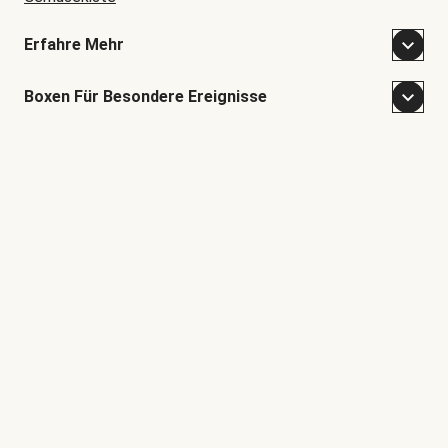
Erfahre Mehr
Boxen Für Besondere Ereignisse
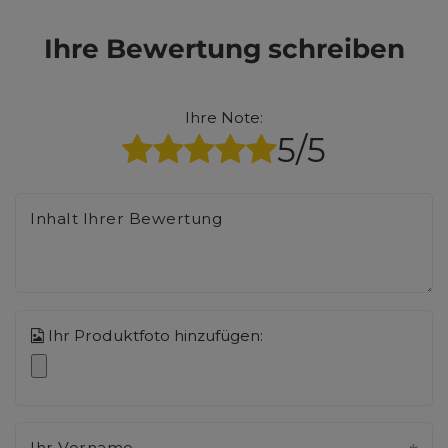
Ihre Bewertung schreiben
Ihre Note:
5/5
Inhalt Ihrer Bewertung
Ihr Produktfoto hinzufügen:
Ihr Vorname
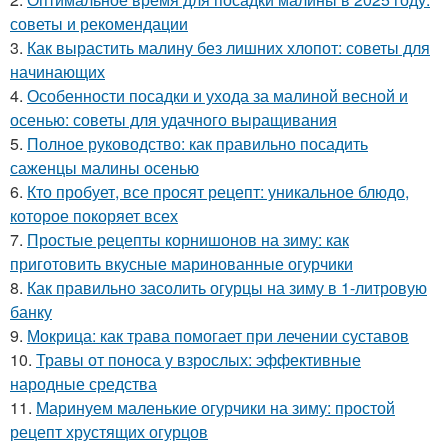
советы и рекомендации
3.
Как вырастить малину без лишних хлопот: советы для
начинающих
4.
Особенности посадки и ухода за малиной весной и
осенью: советы для удачного выращивания
5.
Полное руководство: как правильно посадить
саженцы малины осенью
6.
Кто пробует, все просят рецепт: уникальное блюдо,
которое покоряет всех
7.
Простые рецепты корнишонов на зиму: как
приготовить вкусные маринованные огурчики
8.
Как правильно засолить огурцы на зиму в 1-литровую
банку
9.
Мокрица: как трава помогает при лечении суставов
10.
Травы от поноса у взрослых: эффективные
народные средства
11.
Маринуем маленькие огурчики на зиму: простой
рецепт хрустящих огурцов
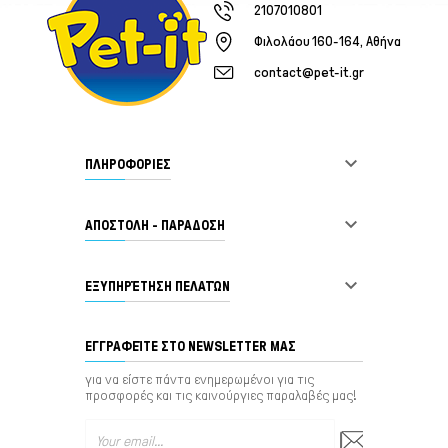
2107010801
Φιλολάου 160-164, Αθήνα
contact@pet-it.gr

ΠΛΗΡΟΦΟΡΙΕΣ

ΑΠΟΣΤΟΛΗ - ΠΑΡΑΔΟΣΗ

ΕΞΥΠΗΡΈΤΗΣΗ ΠΕΛΑΤΏΝ
ΕΓΓΡΑΦΕΊΤΕ ΣΤΟ NEWSLETTER ΜΑΣ
για να είστε πάντα ενημερωμένοι για τις
προσφορές και τις καινούργιες παραλαβές μας!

### WHAT IS BEING ASKED
Only the lines from the top of the records through the line with "Особенности посадки и" belong in the copy; write them out exactly, leaving out pictures.

### WRITTEN RESPONSE
Erfahre Mehr
Boxen Für Besondere Ereignisse
Ihre Bewertung schreiben
Ihre Note:
5/5
Inhalt Ihrer Bewertung
Ihr Produktfoto hinzufügen:
Ihr Vorname
советы и рекомендации
3.
Как вырастить малину без лишних хлопот: советы для
начинающих
4.
Особенности посадки и ухода за малиной весной и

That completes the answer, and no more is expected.